■ What is required
Keep every line of the data below that has the string "Your" and present those lines.

---

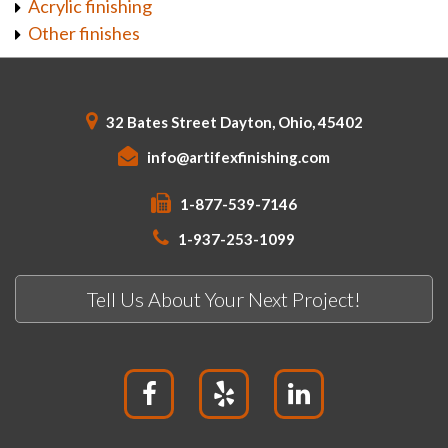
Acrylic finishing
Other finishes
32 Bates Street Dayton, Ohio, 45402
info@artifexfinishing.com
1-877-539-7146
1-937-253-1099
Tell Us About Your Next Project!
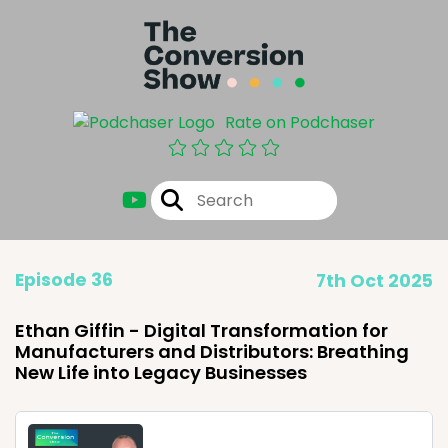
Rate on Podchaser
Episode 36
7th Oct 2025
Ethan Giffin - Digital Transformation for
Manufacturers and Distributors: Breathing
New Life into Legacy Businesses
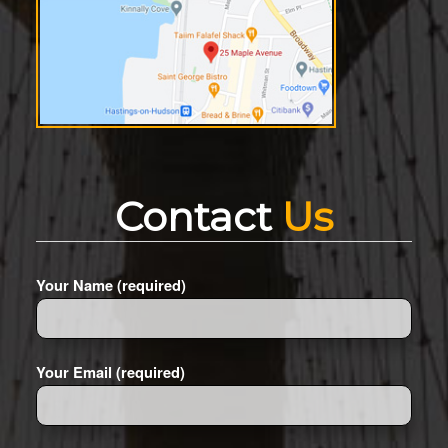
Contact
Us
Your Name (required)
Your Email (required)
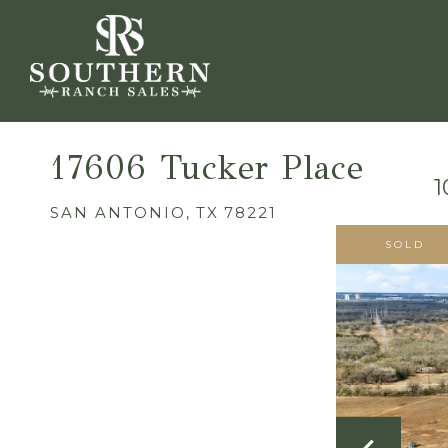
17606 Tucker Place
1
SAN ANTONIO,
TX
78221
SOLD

---

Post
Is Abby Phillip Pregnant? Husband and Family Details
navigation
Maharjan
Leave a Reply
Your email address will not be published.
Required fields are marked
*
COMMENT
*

---

■ Output of the task
Tell Us About Your Next Project!
Your Name (required)
Your Email (required)
Your email address will not be published.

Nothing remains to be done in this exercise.